Suatu saat di sekolah Orlin sangat membutuhkan uang karena dia lupa meminta uang saku pada mama, dengan hati takkaruan Orlin pun menghampiri kelas kakaknya. “Kak,kak Chiara ada gak?” tanyanya lirih pada pria besar yang berdiri menghalangi pintu. “Ohhhh, Chiara, masuk aja dek” garangnya wajah pria itu tidak dibarengi dengan suaranya, lembut sekali seperti putri keraton. “Kak hari ini aku lupa minta uang sama mama, bias enggak aku pinjam uang kakak? 3ribu saja, untuk membeli air kak” pintanya dengan tegang. Saat itu mukanya memucat, keringat dingin mengalir lembut di sela sela wajah tirusnya. Mungkin itu adalah keberanian terbesar Orlin selama menjadi adik dari wanita yang pernah mendapatkan peringkat 1 satu sekolah. “Ngomong sama saya? Siapa anda? Woy temen – temen!!!! Siapa ini? Fans gua? Aduh dek! Please deh kalo mau ada perlu minimal telfon dulu ya!!!!” ketusnya lalu ia pergi berlalu disambut sorak sorai teman sekelasnya yang meneriaki Orlin.
Sejak saat itu tak pernah sekalipun Chiara bersikap baik pada Orlin. Bila tak mengejek Orlin, Chiara dan teman – teman populernya mengerjai Orlin dengan sejuta cara. Orlin pun tak pernah bisa pulang bersama kakaknya, karena Chiara tak pernah mengizinkan gadis pendiam itu pulang bersamanya.
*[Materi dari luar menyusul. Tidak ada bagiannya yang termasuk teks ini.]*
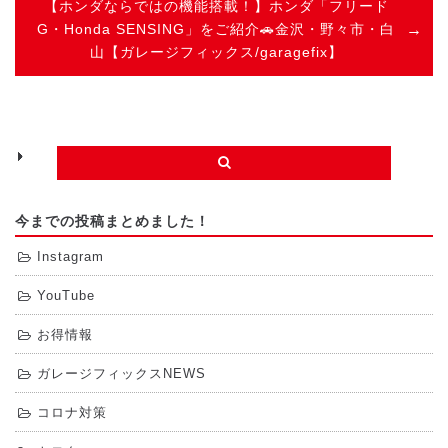
【ホンダならではの機能搭載！】ホンダ「フリード
G・Honda SENSING」をご紹介🚗金沢・野々市・白
山【ガレージフィックス/garagefix】
今までの投稿まとめました！
Instagram
YouTube
お得情報
ガレージフィックスNEWS
コロナ対策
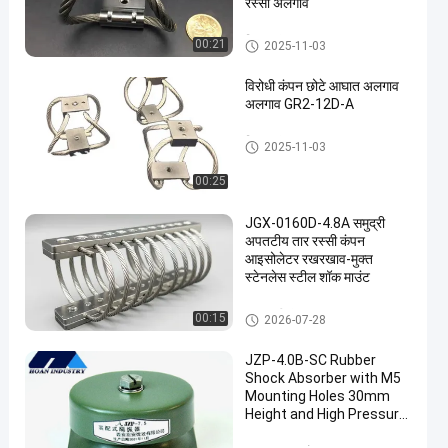
रस्सी अलगाव
जिम्बल कंपन पृथक
00:21
2025-11-03
विरोधी कंपन छोटे आघात अलगाव
अलगाव GR2-12D-A
जिम्बल कंपन पृथक
2025-11-03
00:25
JGX-0160D-4.8A समुद्री
अपतटीय तार रस्सी कंपन
आइसोलेटर रखरखाव-मुक्त
स्टेनलेस स्टील शॉक माउंट
तार रस्सी कंपन अलगाव
00:15
2026-07-28
JZP-4.0B-SC Rubber
Shock Absorber with M5
Mounting Holes 30mm
Height and High Pressure
Resistance for Vibration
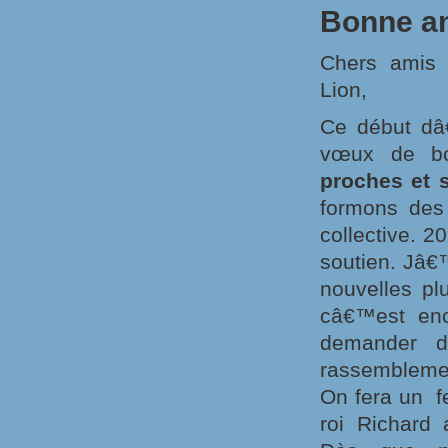
Bonne an
Chers amis 
Lion,
Ce début dâ
vœux de b
proches et 
formons des
collective. 2
soutien. Jâ€
nouvelles pl
câ€™est enc
demander d
rassemblemen
On fera un fe
roi Richard 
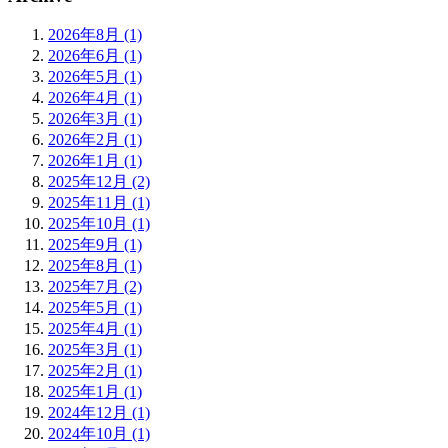
2026年8月 (1)
2026年6月 (1)
2026年5月 (1)
2026年4月 (1)
2026年3月 (1)
2026年2月 (1)
2026年1月 (1)
2025年12月 (2)
2025年11月 (1)
2025年10月 (1)
2025年9月 (1)
2025年8月 (1)
2025年7月 (2)
2025年5月 (1)
2025年4月 (1)
2025年3月 (1)
2025年2月 (1)
2025年1月 (1)
2024年12月 (1)
2024年10月 (1)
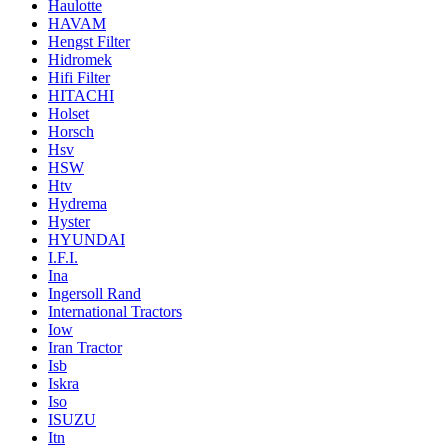
Haulotte
HAVAM
Hengst Filter
Hidromek
Hifi Filter
HITACHI
Holset
Horsch
Hsv
HSW
Htv
Hydrema
Hyster
HYUNDAI
I.F.I.
Ina
Ingersoll Rand
International Tractors
Iow
Iran Tractor
Isb
Iskra
Iso
ISUZU
Itn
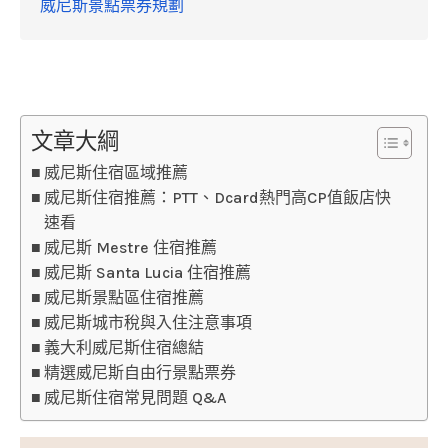
威尼斯景點票券規劃
文章大綱
威尼斯住宿區域推薦
威尼斯住宿推薦：PTT、Dcard熱門高CP值飯店快
速看
威尼斯 Mestre 住宿推薦
威尼斯 Santa Lucia 住宿推薦
威尼斯景點區住宿推薦
威尼斯城市稅與入住注意事項
義大利威尼斯住宿總結
精選威尼斯自由行景點票券
威尼斯住宿常見問題 Q&A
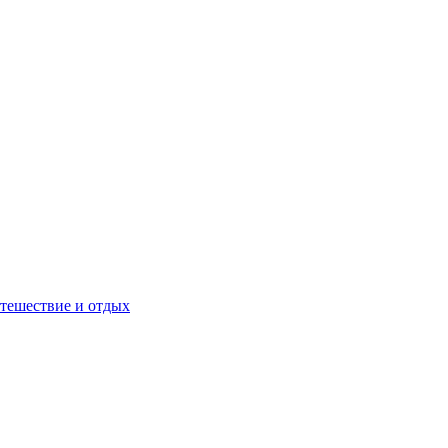
тешествие и отдых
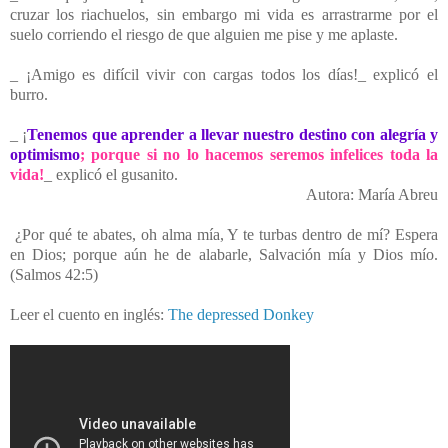
cruzar los riachuelos, sin embargo mi vida es arrastrarme por el
suelo corriendo el riesgo de que alguien me pise y me aplaste.
_ ¡Amigo es difícil vivir con cargas todos los días!_ explicó el
burro.
_ ¡
Tenemos que aprender a llevar nuestro destino con alegría y
optimismo
; porque si no lo hacemos seremos infelices toda la
vida!
_ explicó el gusanito.
Autora: María Abreu
¿Por qué te abates, oh alma mía, Y te turbas dentro de mí? Espera
en Dios; porque aún he de alabarle, Salvación mía y Dios mío.
(Salmos 42:5)
Leer el cuento en inglés:
The depressed Donkey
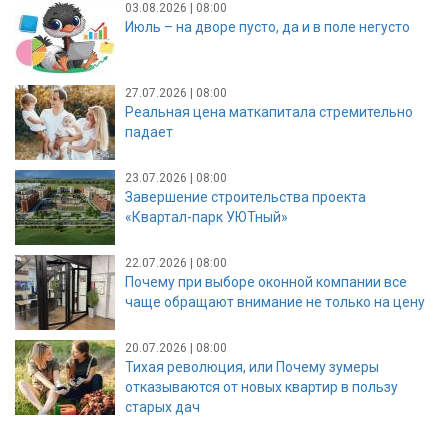
03.08.2026 | 08:00
Июль – на дворе пусто, да и в поле негусто
27.07.2026 | 08:00
Реальная цена маткапитала стремительно
падает
23.07.2026 | 08:00
Завершение строительства проекта
«Квартал-парк УЮТный»
22.07.2026 | 08:00
Почему при выборе оконной компании все
чаще обращают внимание не только на цену
20.07.2026 | 08:00
Тихая революция, или Почему зумеры
отказываются от новых квартир в пользу
старых дач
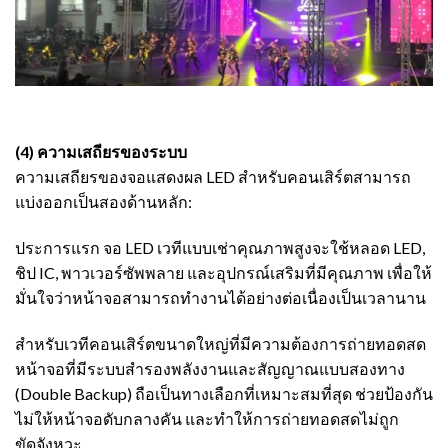
(4) ความเสถียรของระบบ
ความเสถียรของจอแสดงผล LED สำหรับคอนเสิร์ตสามารถ
แบ่งออกเป็นสองด้านหลัก:
ประการแรก จอ LED เวทีแบบเช่าคุณภาพสูงจะใช้หลอด LED,
ชิป IC, พาวเวอร์ซัพพลาย และอุปกรณ์เสริมที่มีคุณภาพ เพื่อให้
มั่นใจว่าหน้าจอสามารถทำงานได้อย่างต่อเนื่องเป็นเวลานาน
สำหรับเวทีคอนเสิร์ตขนาดใหญ่ที่มีความต้องการถ่ายทอดสด
หน้าจอที่มีระบบสำรองพลังงานและสัญญาณแบบสองทาง
(Double Backup) ถือเป็นทางเลือกที่เหมาะสมที่สุด ช่วยป้องกัน
ไม่ให้หน้าจอดับกลางคัน และทำให้การถ่ายทอดสดไม่ถูก
ขัดจังหวะ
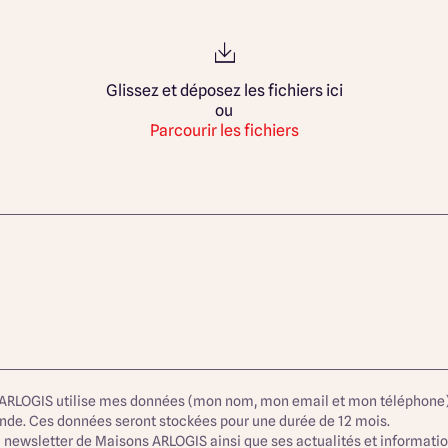
Glissez et déposez les fichiers ici
ou
Parcourir les fichiers
ARLOGIS utilise mes données (mon nom, mon email et mon téléphone) 
ande. Ces données seront stockées pour une durée de 12 mois.
a newsletter de Maisons ARLOGIS ainsi que ses actualités et informatio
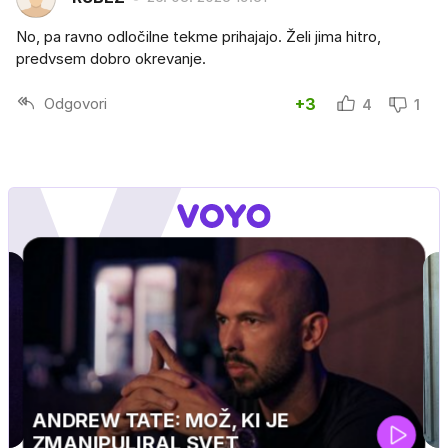
No, pa ravno odločilne tekme prihajajo. Želi jima hitro,
predvsem dobro okrevanje.
Odgovori
+3
4
1
UEFA SUPERPOKAL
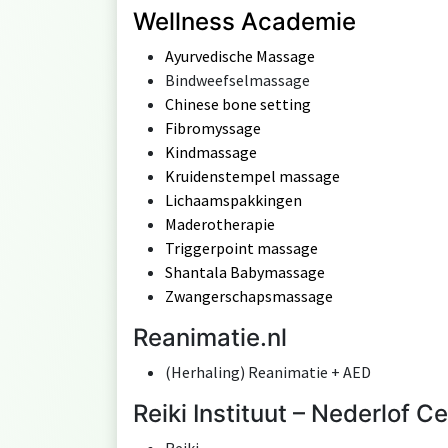
Wellness Academie
Ayurvedische Massage
Bindweefselmassage
Chinese bone setting
Fibromyssage
Kindmassage
Kruidenstempel massage
Lichaamspakkingen
Maderotherapie
Triggerpoint massage
Shantala Babymassage
Zwangerschapsmassage
Reanimatie.nl
(Herhaling) Reanimatie + AED
Reiki Instituut – Nederlof C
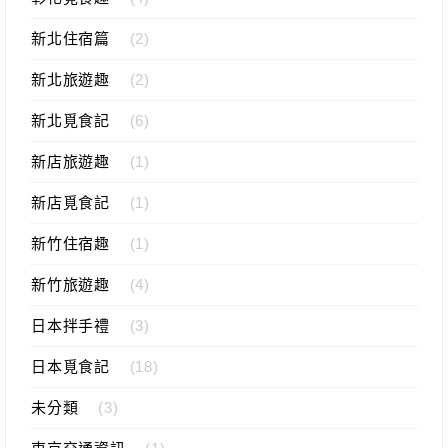
新北住宿篇
(2)
新北旅遊趣
(2)
新北覓食記
(6)
新店旅遊趣
(1)
新店覓食記
(1)
新竹住宿趣
(1)
新竹旅遊趣
(4)
日本拌手禮
(3)
日本覓食記
(18)
未分類
(3)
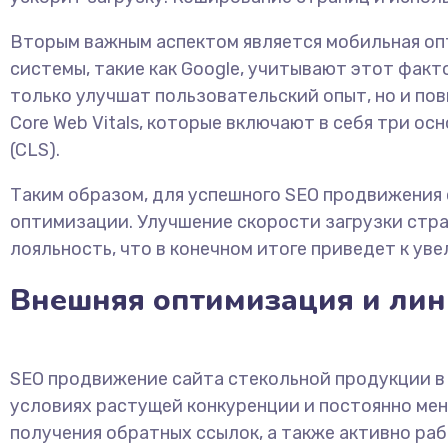
Вторым важным аспектом является мобильная оп
системы, такие как Google, учитывают этот фак
только улучшат пользовательский опыт, но и по
Core Web Vitals, которые включают в себя три основ
(CLS).
Таким образом, для успешного SEO продвижения 
оптимизации. Улучшение скорости загрузки стра
лояльность, что в конечном итоге приведет к ув
Внешняя оптимизация и ли
SEO продвижение сайта стекольной продукции в
условиях растущей конкуренции и постоянно ме
получения обратных ссылок, а также активно раб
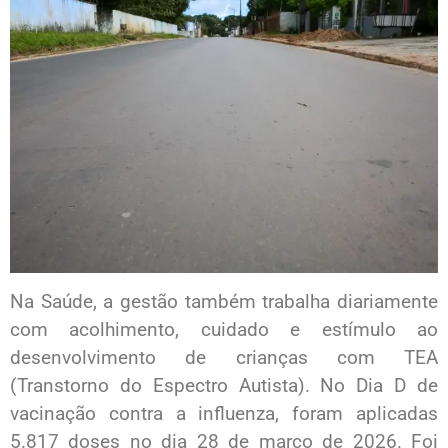
Na Saúde, a gestão também trabalha diariamente
com acolhimento, cuidado e estímulo ao
desenvolvimento de crianças com TEA
(Transtorno do Espectro Autista). No Dia D de
vacinação contra a influenza, foram aplicadas
5.817 doses no dia 28 de março de 2026. Foi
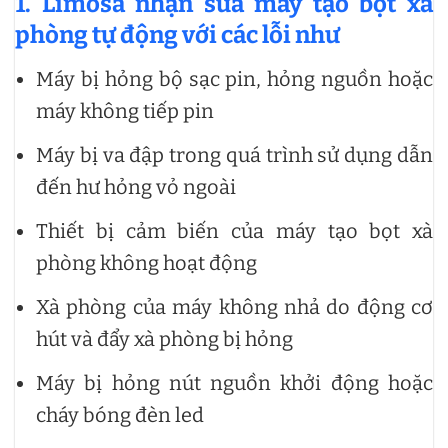
1. Limosa nhận sửa máy tạo bọt xà
phòng tự động với các lỗi như
Máy bị hỏng bộ sạc pin, hỏng nguồn hoặc
máy không tiếp pin
Máy bị va đập trong quá trình sử dụng dẫn
đến hư hỏng vỏ ngoài
Thiết bị cảm biến của máy tạo bọt xà
phòng không hoạt động
Xà phòng của máy không nhả do động cơ
hút và đẩy xà phòng bị hỏng
Máy bị hỏng nút nguồn khởi động hoặc
cháy bóng đèn led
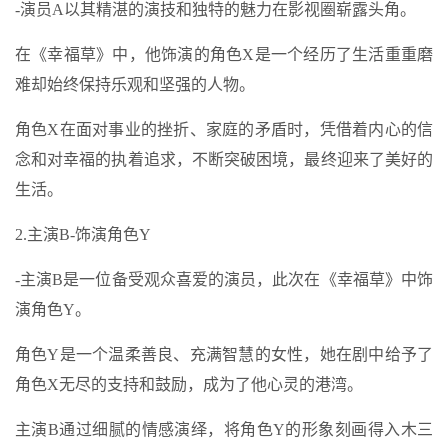
-演员A以其精湛的演技和独特的魅力在影视圈崭露头角。
在《幸福草》中，他饰演的角色X是一个经历了生活重重磨
难却始终保持乐观和坚强的人物。
角色X在面对事业的挫折、家庭的矛盾时，凭借着内心的信
念和对幸福的执着追求，不断突破困境，最终迎来了美好的
生活。
2.主演B-饰演角色Y
-主演B是一位备受观众喜爱的演员，此次在《幸福草》中饰
演角色Y。
角色Y是一个温柔善良、充满智慧的女性，她在剧中给予了
角色X无尽的支持和鼓励，成为了他心灵的港湾。
主演B通过细腻的情感演绎，将角色Y的形象刻画得入木三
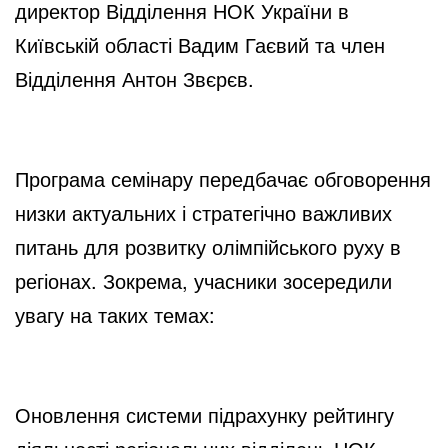
директор Відділення НОК України в
Київській області Вадим Гаєвий та член
Відділення Антон Звєрєв.
Програма семінару передбачає обговорення
низки актуальних і стратегічно важливих
питань для розвитку олімпійського руху в
регіонах. Зокрема, учасники зосередили
увагу на таких темах:
Оновлення системи підрахунку рейтингу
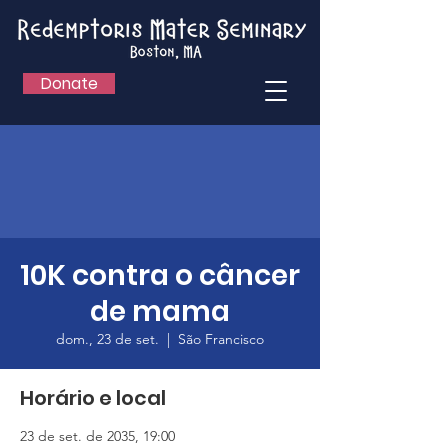
Donate
10K contra o câncer
de mama
dom., 23 de set.
  |  
São Francisco
Horário e local
23 de set. de 2035, 19:00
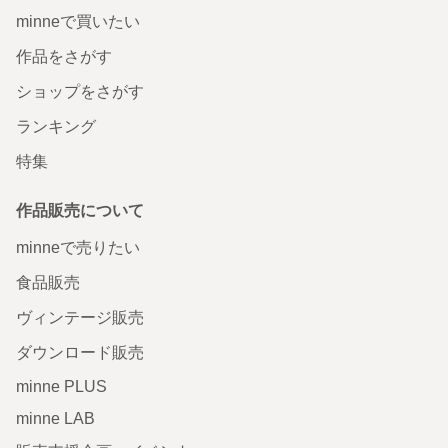
minneで買いたい
作品をさがす
ショップをさがす
ランキング
特集
作品販売について
minneで売りたい
食品販売
ヴィンテージ販売
ダウンロード販売
minne PLUS
minne LAB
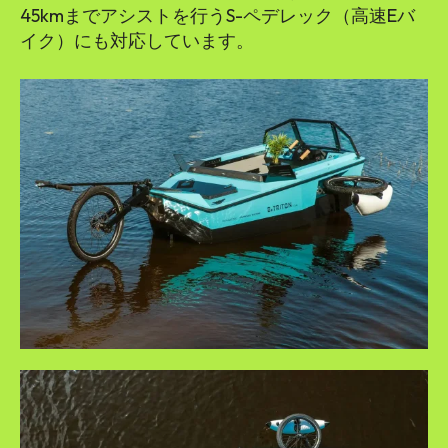
45kmまでアシストを行うS-ペデレック（高速Eバ
イク）にも対応しています。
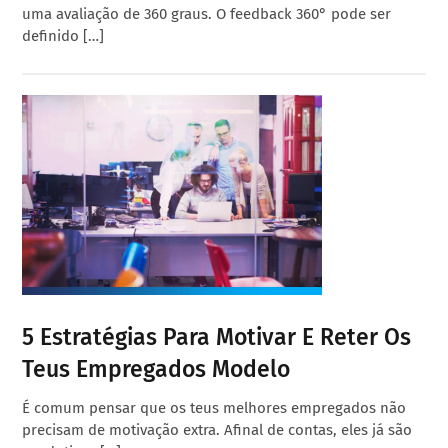
uma avaliação de 360 graus. O feedback 360° pode ser
definido […]
5 Estratégias Para Motivar E Reter Os
Teus Empregados Modelo
É comum pensar que os teus melhores empregados não
precisam de motivação extra. Afinal de contas, eles já são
Ditemani malam yang sangat mendung Chiara harus menghadapi mama yang wajahnya terlihat panik. “Chiara, sekarang udah jam setengah 10 malam, kira – kira Orlin kemana ya Ra? Dari kemaren dia pulang malem terus, mama khawatir Ra” tetesan air mata yang tertahanpun akhirnya tumpah dalam balutan tangisan mama. “Chiara gak tau mah, mungkin sedang di rumah temannya, biar Chiara yang cari mah” jawabnya sedikit panik. Naluri seorang kakak memang tak bisa dipungkiri, seberapa bencinya Chiara dengan Orlin tetapi dalam hati kecilnya terbesit rasa saying terhadap gadis yang pernah menjuarai lomba piano ditingkat provinsi. Bersenjatakan sebuah paying. Chiara dengan panik berlari mencari Orlin adik satu – satunya itu. Dalam perjalanannya yang tak tentu arah, Chiara memikirkan Orlin dan sikapnya terhadap adiknya itu, pelan namun pasti air mata mengalir diwajahnya, rasa bersalahpun menghantui perjalanannya mencari Orlin. Di mendungnya malam, ia melihat orang orang berbondong – bondong menuju pinggir jalan. Ramai, berisik, panik itulah suasana yang tergambar saat itu, penuh sesak Chiara berusaha menerobos kerumunan, mencari tau ada apa sebenarnya.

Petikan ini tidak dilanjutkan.